Você é proprietário, comerciante ou inquilino na Barra Funda, Pompeia ou Vila Mariana e foi notificado de que seu imóvel está dentro do perímetro da Linha 20-Rosa do Metrô?
📌 O que você precisa saber
- A Resolução SPI 087/2025, publicada em 02/12/2025, declarou de utilidade pública 5.894,93 m² para implantação das estações, ventilações e saídas de emergência da Linha 20-Rosa do Metrô de São Paulo.
- São atingidos imóveis na Rua Francisco Luiz de Souza Júnior, na Rua Emílio Goeldi e na Rua do Curtume, distribuídos entre os blocos 20541 e 20542.
- A expropriante é a Companhia do Metropolitano de São Paulo (METRÔ), com base no Decreto-Lei 3.365/1941 e na CF art. 5º, XXIV.
- O valor unilateral de avaliação oferecido pelo METRÔ tende a ficar abaixo do mercado, especialmente em zonas com vetor consolidado de valorização imobiliária.
- O expropriado pode contestar o valor judicialmente e tem direito a justa e prévia indenização integral à vista, com rubricas próprias para terreno, edificações e fundo de comércio.
A Secretaria de Parcerias em Investimentos do Estado de São Paulo publicou, em 02 de dezembro de 2025, a Resolução SPI 087/2025, datada de 27 de novembro de 2025, declarando de utilidade pública, para fins de desapropriação, ocupação temporária ou instituição de servidão, imóveis necessários às obras de implantação das estações, ventilações e saídas de emergência da Linha 20-Rosa do Metrô. O ato normativo tem fundamento no Decreto-Lei 3.365/1941 (Lei Geral de Desapropriações) e na CF art. 5º, XXIV, que exige justa e prévia indenização em dinheiro como condição inafastável de qualquer transferência compulsória de propriedade ao Estado.
A Linha 20-Rosa estende-se, no trecho objeto da declaração de utilidade pública (DUP), entre a Rua Francisco Luiz de Souza Júnior, na Barra Funda, e a Rua José Antonio Valadares, no Sacomã, atravessando bairros densamente consolidados da capital paulista. A obra projeta vetor de valorização que historicamente acompanha cada nova linha do Metrô, o que torna ainda mais sensível a fixação do valor de avaliação prévia pelo expropriante.

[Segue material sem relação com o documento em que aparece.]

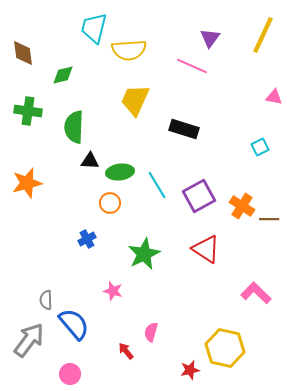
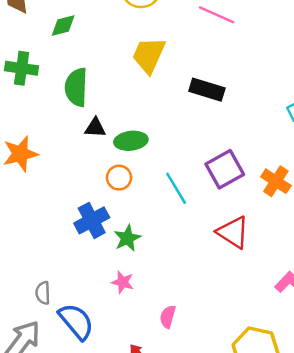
cyan line: (157, 185) -> (176, 188), moved
blue cross: (87, 239) -> (92, 220), size x1.6
green star: (144, 254) -> (127, 238), moved, size x0.7
pink semicircle: (151, 332) -> (168, 317), moved

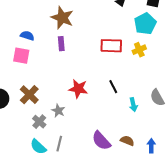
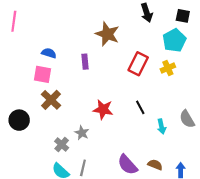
brown star: (62, 18) -> (107, 34), moved
red rectangle: (111, 46) -> (138, 64), turned -65
brown cross: (29, 95) -> (51, 100), moved

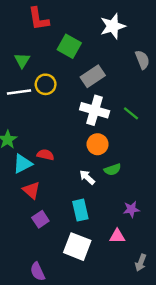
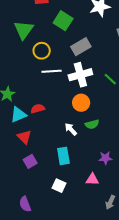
green triangle: (22, 60) -> (24, 30), size x1.5
white line: (19, 92) -> (52, 71), moved
white cross: (95, 110) -> (80, 75), turned -35
red semicircle: (45, 155) -> (38, 109), turned -32
white square: (77, 247) -> (59, 186), size x0.6

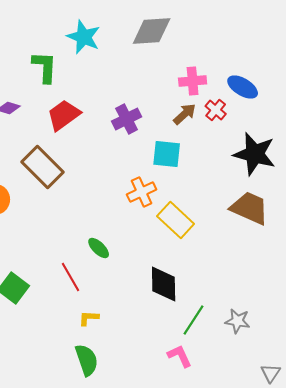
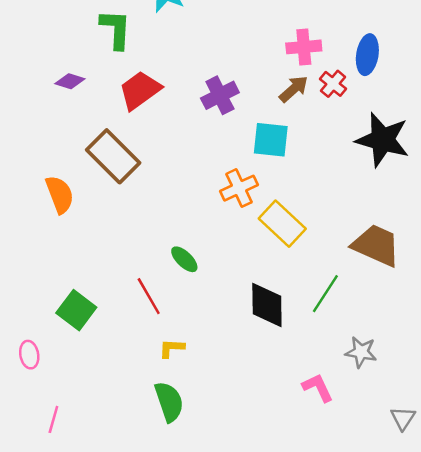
blue ellipse: (243, 87) -> (367, 55), turned 68
brown trapezoid: (250, 208) -> (376, 245), moved
green line: (194, 320) -> (325, 294), moved
pink L-shape: (180, 356) -> (318, 388), moved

1. O que foi declarado de utilidade pública pela Resolução SPI 087/2025
A DUP recai sobre 5.894,93 m² distribuídos em dois blocos cartográficos do município de São Paulo, ambos no entorno da futura implantação da Linha 20-Rosa. A descrição oficial dos perímetros indica precisão técnica suficiente para que cada proprietário identifique a porção de seu imóvel afetada e mensure se há, ou não, remanescente economicamente viável após a expropriação.
💡 O que é uma DUP e qual o seu efeito imediato
A declaração de utilidade pública (DUP) é o ato que autoriza o expropriante a iniciar o procedimento expropriatório, seja por via amigável, seja por via judicial. A partir da publicação da DUP, o expropriado preserva a posse e o direito de uso do imóvel, mas deve estar atento ao prazo de caducidade do ato e aos próximos passos do METRÔ, que normalmente envolvem vistoria técnica, avaliação prévia e proposta de acordo administrativo.
O texto da Resolução SPI 087/2025 prevê três modalidades possíveis de intervenção sobre os imóveis identificados: desapropriação plena, ocupação temporária e instituição de servidão administrativa. Essa tríade é típica de obras de Metrô porque, dependendo da função do imóvel no projeto, basta a passagem subterrânea de túnel ou a instalação superficial de saída de emergência ou poço de ventilação, sem necessidade de tomada total do imóvel.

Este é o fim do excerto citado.